The LSM simulation with 300 sample paths results in a distribution of options exercised shown in Table 9. This result indicates that in the case of ECA 25%, 77.7% of the time for the optimal decision to exercise the 5-year investment option would lie within the first year of realization. However, there is 18% of the time of choosing no investment within 5-year period. The option value of all options exercised during 5 years reaches over $10 million.
Table 9

Sample distribution of time to exercise option for each year in the case of ECA 25%

Year

2016

2017

2018

2019

2020

No exercise

Option Value

Frequency

233

9

1

1

2

54

$100,266,289

Percent

77.7%

3%

0.3%

0.3%

0.7%

18%

Step 3: to consider some scenarios

First, we assess the abatement option with focus on the operation time in the emission control areas (ECAs). Figure 4 shows the probability of exercising an option for vessels which operate 25% of one year within ECA waters and the second for vessels which operate 50%, and the third for vessels operating 100% in the ECAs. The main observations from Fig. 4 suggest that an increase in the time spent in an ECA would increase the attractiveness of investing in a new LNG powered ship, and an immediate investment decision would be more preferable for all cases. In particular, when a ship operates the whole year inside an ECA, the probability of no investment is reduced to below 10% and that of exercising option at the first year is clearly increased to 90%. If studying further all of these options exercised, we find that on average LNG needs a rebate of $100–$150 per ton to be competitive, bolstered by the findings in Lindstad et al. (2015).
Figure 4
Fig. 4

Probabilities of exercising option for various operating time within ECAs. Notes: ECA25% means the amount of time spent sailing in an ECA is 25% of one year; ECA50% the amount of time spent sailing in an ECA is 50%; while ECA 100% implies that a ship operates the whole year in an ECA

Figure 5 compares the probability of exercising an option and the call option values for different new-built ship values. It should be noted that in our research it is the benchmark level for the ship value of a LNG powered ship 20% higher than a conventional one. Suppose a vessel operates 25% of one year in an ECA. In this case, when a ship burning LNG is 30% more valuable than that of a reference one, 67% of the time for the optimal decision to exercise an investment option would lie within the first year, decreased from 77.7% when the price differential remains at 20%. While when the price differential is narrowed to be 10%, the probability of exercising the investment option is significantly increased to be 83% and that of deferring the decision to the future or no investment over the 5-year period is declined to be 13.7%.
Figure 5
Fig. 5

Sample distribution of time to exercise option for various ship values regarding different operation time in an ECA for each path. Notes: 1ECA means a LNG powered ship is 10% more expensive than that of a conventional one. 2ECA implies that the ship price of a LNG powered ship is 20% higher than that of a conventional oil fuelled one. 3ECA denotes that the price differential between two types of vessels reaches 30%. ECA 25% denotes that a vessel runs 25% of one year in an ECA and ECA 50% indicates that a vessel operates 50% of one year in an ECA and ECA 100% means that a vessel runs the whole year in an ECA

The similar findings can also be detected in the other two cases of ECA 50%, i.e. a vessel operates 50% of 1 year in an ECA and ECA100%, i.e. a vessel operates the whole year in an ECA. It is clearly seen that if a vessel spends more time sailing in an ECA and the ship is cheaper, this option would be more attractive. The results suggest that an immediate investment is more attractive and deferring the investment tends to be less valuable in general compared to the first case. It is interesting to find that if a vessel using LNG spends the whole year sailing in an ECA and the ship value is only 10% higher than that of a reference one, the result prefers an immediate investment in 2016, and the probability of no investment during a 5-year period is shrunk to 5.3%.

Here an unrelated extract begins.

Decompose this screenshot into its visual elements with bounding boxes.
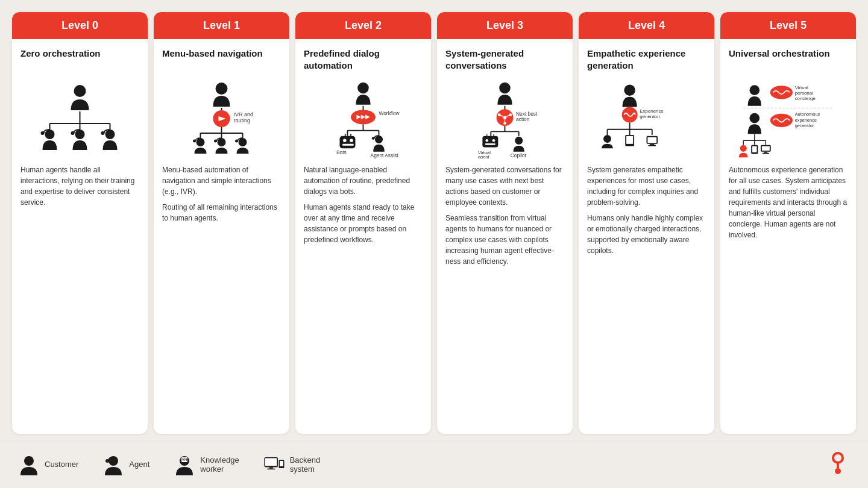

It may be claimed that the model suggests an investment option in LNG depending on three parameters: the price differentials between LNG and oil-based fuels, the difference of new-building prices between a new ship burning LNG and a conventional one burning traditional maritime fuels, and the share of operation within ECAs.

Regarding the supply cost of LNG prices, we compare the impact of supply cost’s changes on the investment decisions. It is noted that the supply cost of LNG prices is set initially at 10% of the market price in our case at the voyage of Ulsan-US Gulf. Figure 6 shows how the distribution of time to exercise option changes when the supply cost changes. It is observed that when the supply cost is increased to be 30% from an initial 10%, the probability of an immediate investment will be reduced by 10.7, 9 and 9% if it operates 25, 50 and 100% of 1 year in an ECA, respectively. The deferral decision can be used to reduce some of the variability or technological uncertainties related to the supply cost of bunkering LNG.
Figure 6
Fig. 6

Sample distribution of time to exercise option for different supply costs for each path. Notes: ECA means the supply cost is set at 10% of LNG prices and ECA* means the supply cost is increased to 30%. ECA 25% denotes that a vessel runs 25% of one year in an ECA; and ECA 50% indicates that a vessel operates 50% of one year in an ECA and ECA 100% means that a vessel runs the whole year in an ECA

As far as LNG prices at different bunkering stations are concerned, we investigate the impact of different LNG prices on the investment decisions. When the LNG powered ship bunkers LNG at Japan instead of Henry Hub, the costs will be changed significantly. The simulation is again made by using LNG prices at Japan, and results in Fig. 7 demonstrate a significantly different distribution of time.
Figure 7
Fig. 7

Sample distribution of time to exercise option for LNG prices at different stations for each path. Notes: ECAjapan 25% means LNG prices at Japan in the case of ECA 25%. ECAhh 25% denotes LNG prices at Henry Hub in the case of ECA 25%. ECAjapan50% refers to LNG prices at Japan in the case of ECA 50%. ECAhh 50% refers to LNG prices at Henry Hub in the case of ECA 50%. ECAjapan100% refers to LNG prices at Japan in the case of ECA 100%. ECAhh 100% denotes LNG prices at Henry Hub in the case of ECA 100%

For the cases of ECA 25 and ECA 50%, the results prefer waiting and no investment within the 5-year period. For the case of ECA 100%, only 12.3% of the time to exercise option would lie within the first year, and the result still suggests deferring the investment to the future after 2020 at the probability of 68.7%.

In general, deferring the investment appears to be more valuable as a strategy if LNG prices at Japan are used in the model. This could be explained by higher mean values and bigger standardised deviation of the simulated LNG prices at Japan. In other words, LNG prices at Japan are significantly higher than those from Henry Hub in the USA. The bigger variability and mean values of LNG prices affect substantially the total savings obtainable between the operation of two types of vessels.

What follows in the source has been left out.